Clio, a musa da História

Tragédias políticas não acontecem simplesmente. Elas desencadeiam uma corrente de eventos e decisões importantes. Envolvem grandes e pequenos personagens. Envolvem situações de tomada de decisão com riscos, sacrifícios e ameaças. Nós, homo sapiens sapiens demens, estamos diante desses dilemas desde o surgimento da nossa espécie no planeta Terra.

A nossa evolução é cercada de avanços e retrocessos, ganâncias, vaidades, incertezas e arrogâncias.  

Os seres humanos sucedem-se uns aos outros, como as folhas nas árvores, disse Homero. Somos como folhas ao vento não apenas em nossa mortalidade, mas em nossa semelhança. A cada estação passamos por transformação, e ousamos dizer, em certos aspectos, a caminho da involução.

Dizem que Clio, a musa da História, não deve ter gosto por demais delicado. Deve ver tudo, tocar tudo e, se possível, cheirar tudo. Ela não nos priva dos detalhes mínimos. Em relação aos grandes personagens históricos, Clio sabe que a vida política deles é trágica. Lutas constantes, vitórias, derrotas e como diz o professor Thiago Rodrigues: “o inevitável pelejar constante da existência”.

Como conhecer a trajetória e a grandeza de homens públicos em situações de anormalidade?

De acordo com Salatiel Soares Correia, “a maneira mais adequada de se conhecer a estatura de homens públicos é uma só: reconstituindo as partes que constituem a vida deles. Nesse sentido, as biografias resultantes de minuciosas pesquisas e da sempre necessária isenção do autor cumprem bem esse papel. Para se conhecer a real estatura de políticos se faz necessário entender a maneira como eles agem nos momentos de dificuldades e porque optaram por este e não por aquele caminho. Aliado a isso, torna-se indispensável saber se quem comanda tem um ingrediente indispensável que leva um homem público ao patamar da grandeza: coragem. Nesse sentido, vale lembrar o conselho que nos dava um grande brasileiro, o ex-ministro Celso Furtado, a respeito dos políticos sem coragem: “Fujam deles”. 

Imperador Hiroito

Se levarmos a sério a assertiva de Celso Furtado sobre políticos sem coragem, o Imperador Heroico seria ignorado até agosto de 1945.

Tímido, hesitante e assessorado por radicais, o Imperador Hiroito, relutantemente, apoiou a guerra contra a China, a invasão da Manchúria, em 1937 e o ataque a Pearl Harbor, em 1941.

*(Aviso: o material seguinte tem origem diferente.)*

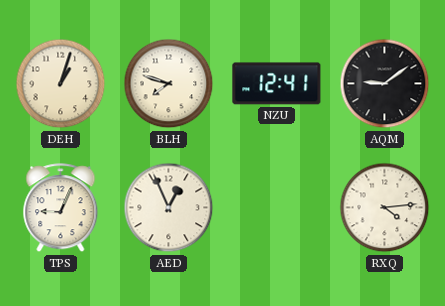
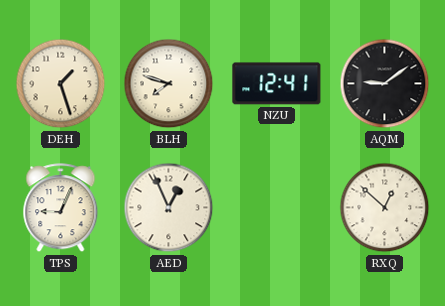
DEH: 1:03 -> 1:27
RXQ: 4:14 -> 12:52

Indeciso? Fraco? Covarde? Ignorado?

Inúmeros massacres foram cometidos pelo exército japonês na II Guerra Mundial. Vale ressaltar que muitos quiseram que o Imperador fosse processado por crimes de guerra, mas o chefe de ocupação, General MacArthur não aceitou. O general MacArthur, herói de guerra, acreditava que seria mais fácil lidar com o Japão se Hirohito permanecesse lá. 

A reviravolta de Hirohito

No dia 6 de agosto de 1945, às 8h15 da manhã, pelo horário local, o avião "Enola Gay", o B-29 do coronel Paul Tibbetts, lança a "Little Boy", o artefato atômico (uma bomba de urânio) de 4 t. sobre Hiroshima. Dentro dos primeiros meses após o ataque atômico, os efeitos agudos das explosões mataram entre 90 mil e 166 mil pessoas em Hiroshima.

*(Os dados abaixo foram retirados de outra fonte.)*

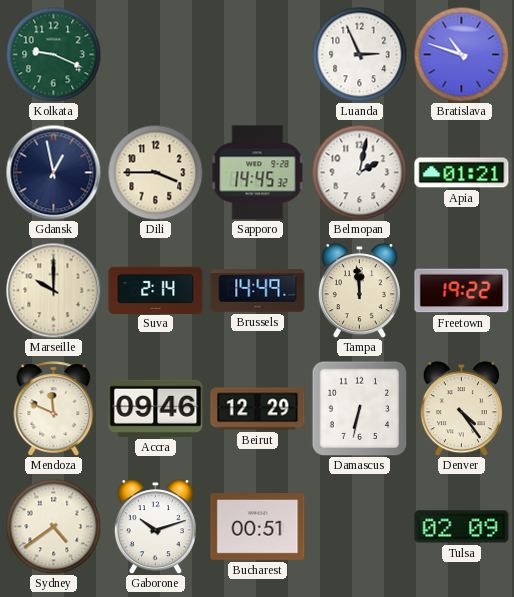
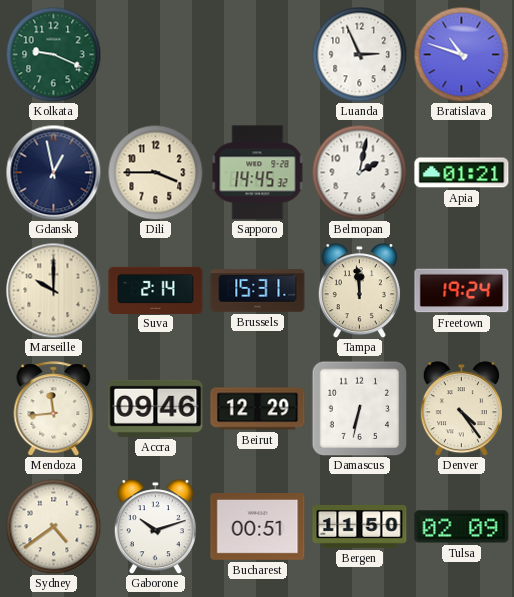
Brussels: 14:49 -> 15:31
Freetown: 19:22 -> 19:24
Mendoza: 11:49 -> 11:44
Bergen: none -> 11:50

A mesma operação foi repetida três dias depois, em 9 de agosto de 1945, sobre a cidade de Nagasaki. O B-29 “Bock´s Car” lança a Fat Man, uma bomba de plutônio, matando entre 60 mil e 80 mil seres humanos após os primeiros meses.

Cerca de metade das mortes em cada cidade ocorre no primeiro dia.

Depois da destruição de Hiroshima e Nagazaki, no dia 10 de agosto de 1945, o Imperador Hirohito informa a seu governo que os termos de rendição imposto pelos Aliados em Potsdam devem ser aceitos.

No dia 14 de agosto, o Imperador ordena a rendição de acordo com os termos dos Aliados enquanto um golpe de Estado está sendo tramado pelos oficiais linha dura. O Imperador Hirohito convoca uma reunião com o conselho supremo de seu país, que queria continuar lutando, mas Hirohito interveio. A aceitação formal dos termos dos Aliados é enviada.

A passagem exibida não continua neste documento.